(Input begins)

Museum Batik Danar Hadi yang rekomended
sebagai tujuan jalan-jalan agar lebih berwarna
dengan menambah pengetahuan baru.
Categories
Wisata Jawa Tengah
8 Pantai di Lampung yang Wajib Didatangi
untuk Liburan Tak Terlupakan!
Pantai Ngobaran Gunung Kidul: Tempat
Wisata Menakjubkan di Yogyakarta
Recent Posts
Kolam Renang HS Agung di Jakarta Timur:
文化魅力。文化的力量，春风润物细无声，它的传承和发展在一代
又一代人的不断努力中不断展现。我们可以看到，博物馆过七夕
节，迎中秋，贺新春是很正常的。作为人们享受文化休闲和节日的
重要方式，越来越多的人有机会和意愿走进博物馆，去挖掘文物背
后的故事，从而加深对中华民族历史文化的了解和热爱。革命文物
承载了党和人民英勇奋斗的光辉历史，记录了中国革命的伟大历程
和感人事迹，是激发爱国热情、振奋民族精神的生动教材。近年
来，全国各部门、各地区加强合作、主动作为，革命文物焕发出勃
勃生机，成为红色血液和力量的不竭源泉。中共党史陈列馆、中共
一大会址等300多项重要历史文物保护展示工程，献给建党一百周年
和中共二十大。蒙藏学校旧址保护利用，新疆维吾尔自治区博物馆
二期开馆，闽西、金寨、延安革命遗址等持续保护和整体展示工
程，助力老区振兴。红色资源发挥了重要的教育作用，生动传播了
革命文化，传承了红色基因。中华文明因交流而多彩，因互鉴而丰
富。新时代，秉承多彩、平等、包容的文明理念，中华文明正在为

(Input ends)
(Input begins)

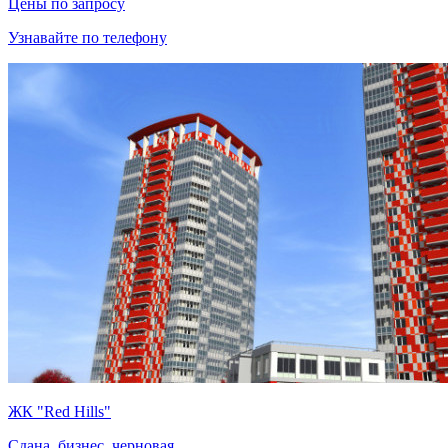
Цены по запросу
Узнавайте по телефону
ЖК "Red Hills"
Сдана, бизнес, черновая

(Input ends)

**Brief**
From the records above, print exactly the lines that run from the line with "Museum Batik Danar Hadi yang rekomended" to the line with "Recent Posts", inclusive.

**Exercise solution**
Museum Batik Danar Hadi yang rekomended
sebagai tujuan jalan-jalan agar lebih berwarna
dengan menambah pengetahuan baru.
Categories
Wisata Jawa Tengah
8 Pantai di Lampung yang Wajib Didatangi
untuk Liburan Tak Terlupakan!
Pantai Ngobaran Gunung Kidul: Tempat
Wisata Menakjubkan di Yogyakarta
Recent Posts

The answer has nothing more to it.